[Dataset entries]

◇ ◇ ◇ ◇ ◇ ◇ ◇

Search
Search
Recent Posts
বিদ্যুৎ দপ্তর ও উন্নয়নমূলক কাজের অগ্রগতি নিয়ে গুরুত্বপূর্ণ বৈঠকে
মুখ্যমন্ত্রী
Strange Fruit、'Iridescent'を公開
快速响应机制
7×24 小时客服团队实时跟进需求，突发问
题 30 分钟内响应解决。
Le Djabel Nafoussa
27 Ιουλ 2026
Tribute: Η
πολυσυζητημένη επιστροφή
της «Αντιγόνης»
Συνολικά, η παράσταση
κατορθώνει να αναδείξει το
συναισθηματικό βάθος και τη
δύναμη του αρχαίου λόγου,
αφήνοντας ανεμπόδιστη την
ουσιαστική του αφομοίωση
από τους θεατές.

◇ ◇ ◇ ◇ ◇ ◇ ◇

ASSIGNMENT
What is needed is an exact retyping of every line from the one containing "7×24 小时客服团队实时跟进需求，突发问" through the final line of the entries, and only those lines.

TASK SOLUTION
7×24 小时客服团队实时跟进需求，突发问
题 30 分钟内响应解决。
Le Djabel Nafoussa
27 Ιουλ 2026
Tribute: Η
πολυσυζητημένη επιστροφή
της «Αντιγόνης»
Συνολικά, η παράσταση
κατορθώνει να αναδείξει το
συναισθηματικό βάθος και τη
δύναμη του αρχαίου λόγου,
αφήνοντας ανεμπόδιστη την
ουσιαστική του αφομοίωση
από τους θεατές.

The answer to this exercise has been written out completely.